How is Bluecore equipped to help retailers ‘do more with less’?
Limeri: That’s always been a core differentiator of ours. The two main things we help with are personalization — leveraging data about customers for more tailored marketing communications, and automation — assembling that data to be automatically attached to a marketing campaign. We give companies the ability to consolidate from potentially seven marketing technologies to just us.
If a company’s running with a leaner marketing team, it’s attractive to buy technologies that allow you to do more with less. Coming out of COVID-19, or next year and beyond, perhaps teams don’t need to be as heavy as they were. Or, if the headcount is the same, the types of activities folks are going to be doing is more strategic in nature than manual work that we eliminate inherently with our tech.
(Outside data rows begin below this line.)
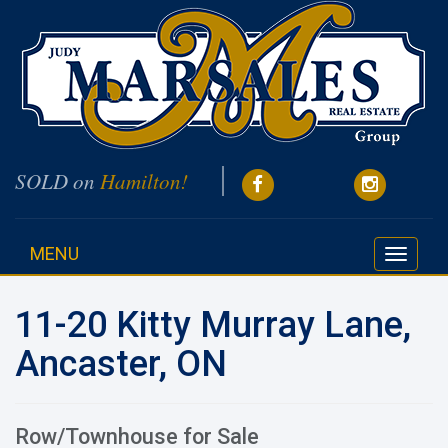
SOLD on
Hamilton!
MENU
Toggle
navigati
11-20 Kitty Murray Lane,
Ancaster, ON
Row/Townhouse for Sale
Hilali: Automation and personalization are the key drivers to helping retailers do more with less. For example, we have what we call Smart Content: In a pre-Blucore world, if a retailer wanted to target customers, like showing men’s content to men, women’s content to women, kids content and home goods, they’d have to create four different campaigns with four different sets of creative with a number of audiences. With smart content, a marketer can create one campaign; then, our AI and ML is able to determine who within their audience should receive which kind of content.
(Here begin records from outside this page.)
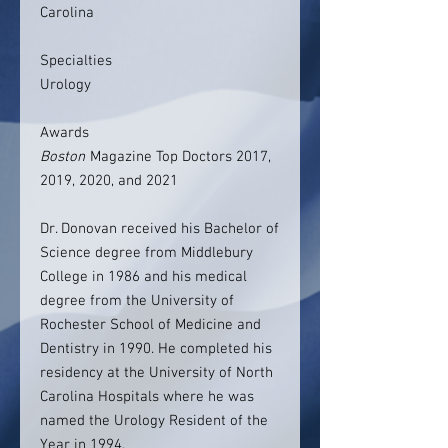
Carolina
Specialties
Urology
Awards
Boston
Magazine Top Doctors 2017,
2019, 2020, and 2021
Dr. Donovan received his Bachelor of
Science degree from Middlebury
College in 1986 and his medical
degree from the University of
Rochester School of Medicine and
Dentistry in 1990. He completed his
residency at the University of North
Carolina Hospitals where he was
named the Urology Resident of the
Year in 1994.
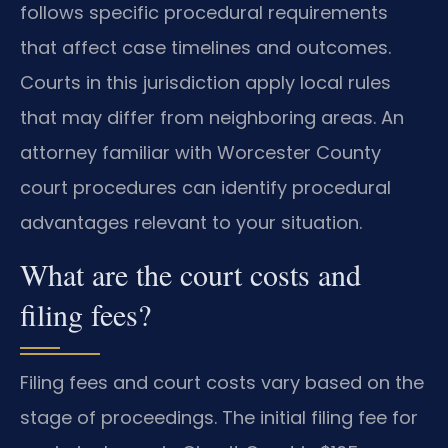
follows specific procedural requirements
that affect case timelines and outcomes.
Courts in this jurisdiction apply local rules
that may differ from neighboring areas. An
attorney familiar with Worcester County
court procedures can identify procedural
advantages relevant to your situation.
What are the court costs and
filing fees?
Filing fees and court costs vary based on the
stage of proceedings. The initial filing fee for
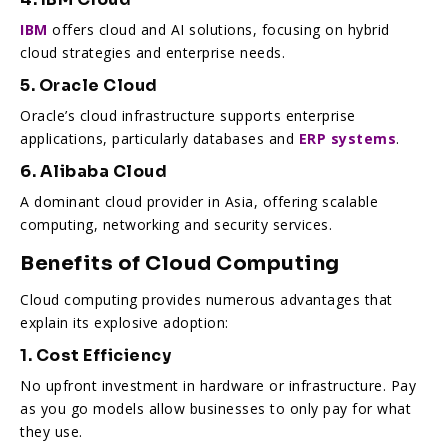
IBM
offers cloud and AI solutions, focusing on hybrid
cloud strategies and enterprise needs.
5. Oracle Cloud
Oracle’s cloud infrastructure supports enterprise
applications, particularly databases and
ERP systems
.
6. Alibaba Cloud
A dominant cloud provider in Asia, offering scalable
computing, networking and security services.
Benefits of Cloud Computing
Cloud computing provides numerous advantages that
explain its explosive adoption:
1. Cost Efficiency
No upfront investment in hardware or infrastructure. Pay
as you go models allow businesses to only pay for what
they use.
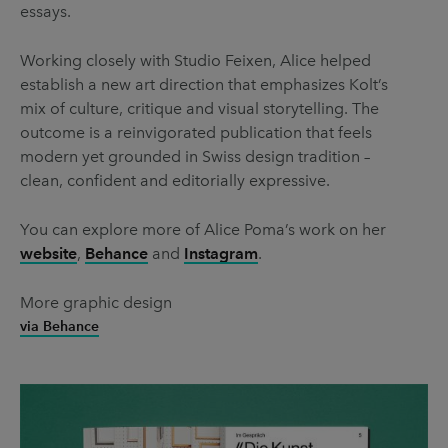
essays.
Working closely with Studio Feixen, Alice helped
establish a new art direction that emphasizes Kolt’s
mix of culture, critique and visual storytelling. The
outcome is a reinvigorated publication that feels
modern yet grounded in Swiss design tradition –
clean, confident and editorially expressive.
You can explore more of Alice Poma’s work on her
website
,
Behance
and
Instagram
.
More graphic design
via Behance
We’re going to see fluidity in how retailers are investing in different technologies.”
From a sales perspective, how do you make sure outreach strikes the right tone?
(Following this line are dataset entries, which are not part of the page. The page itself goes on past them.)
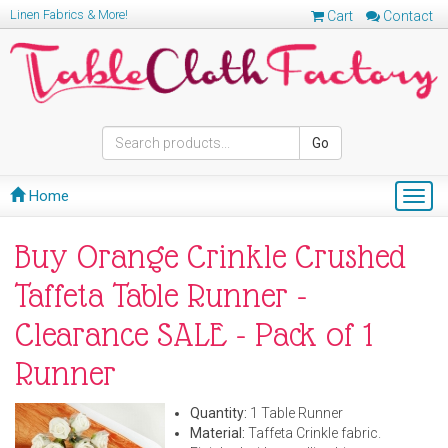
Linen Fabrics & More!
Cart
Contact
Go
Home
Togg
navig
Buy Orange Crinkle Crushed
Taffeta Table Runner -
Clearance SALE - Pack of 1
Runner
Quantity:
1 Table Runner
Material:
Taffeta Crinkle fabric.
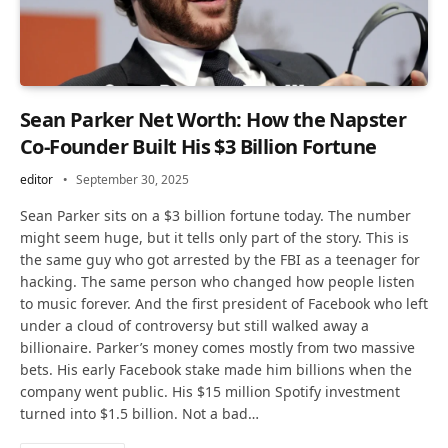
Sean Parker Net Worth: How the Napster
Co-Founder Built His $3 Billion Fortune
editor
September 30, 2025
Sean Parker sits on a $3 billion fortune today. The number
might seem huge, but it tells only part of the story. This is
the same guy who got arrested by the FBI as a teenager for
hacking. The same person who changed how people listen
to music forever. And the first president of Facebook who left
under a cloud of controversy but still walked away a
billionaire. Parker’s money comes mostly from two massive
bets. His early Facebook stake made him billions when the
company went public. His $15 million Spotify investment
turned into $1.5 billion. Not a bad…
Limeri: Doing our research before any sort of cold outreach has been especially important in the last couple of months. If someone has furloughed 70 percent of their company, you can be seen as pretty tone-deaf if you’re not acknowledging what’s going on in the organization. There definitely was a period where we made a decision, on the new business sales side, to not reach out to customers, as we felt it was too inappropriate. Now, we’ve ramped things up again as we know with our performance-driven platform we can provide meaningful progress towards recovery.
Hilali: Checking in went a long way, while setting the sales and the pitch aside — we focused less on how we could pitch our customers to buy more and do more. Instead, my team worked collaboratively with our customer success team on a COVID-19 playbook of ideas for campaigns, recommendations and optimizations that can help double down and start driving recovery for their business.
How have industry changes impacted any of your processes or workflows?
Hilali: There are many more players needed to make a decision on a martech investment. There’s a lot more at stake and the potential ROI. We’re seeing a lot of success in laying a framework for proof of concepts and pilots of certain functionality or product lines with us. Not only does that achieve immediate results for our customers, but also sets us up for a longer-term engagement once they have the initial results from that pilot.
Limeri: Rather than a weekly cadence or biweekly cadence figuring out industry trends, it’s like an hourly pulse check-in of like: Who’s doing well? What are new brands emerging? What strategies are folks deploying? Keeping up with what’s going on has probably been the biggest day-to-day shift. What was true at the beginning of the week might not be true at the end of the week.